What needs to be done: Set down exactly the lines below between the line holding "POS-POS TERBARU" and the line holding "Utama KM 188 A Tol Cipali", inclusive; no other line belongs in the answer.
**** Record extracts
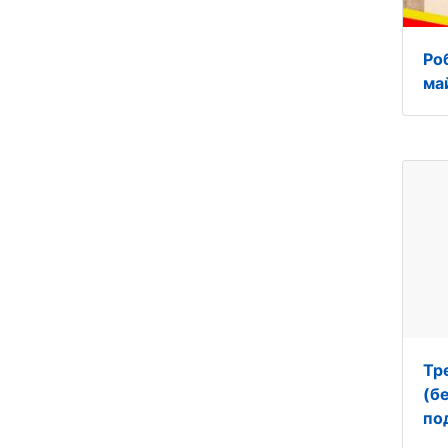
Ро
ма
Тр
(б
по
********
**** Record extracts
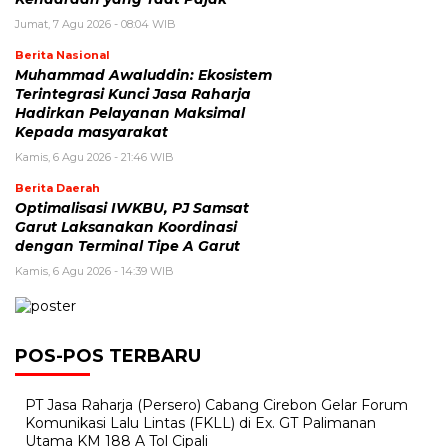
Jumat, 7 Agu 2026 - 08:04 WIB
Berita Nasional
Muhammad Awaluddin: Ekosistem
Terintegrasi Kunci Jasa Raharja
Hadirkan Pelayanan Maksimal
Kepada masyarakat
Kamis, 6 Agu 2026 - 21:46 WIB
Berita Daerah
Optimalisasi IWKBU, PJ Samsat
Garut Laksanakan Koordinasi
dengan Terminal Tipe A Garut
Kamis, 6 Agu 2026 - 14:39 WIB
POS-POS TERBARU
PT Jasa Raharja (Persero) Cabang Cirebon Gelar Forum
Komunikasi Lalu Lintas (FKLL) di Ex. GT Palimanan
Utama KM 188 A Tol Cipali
********
Response:
POS-POS TERBARU
PT Jasa Raharja (Persero) Cabang Cirebon Gelar Forum
Komunikasi Lalu Lintas (FKLL) di Ex. GT Palimanan
Utama KM 188 A Tol Cipali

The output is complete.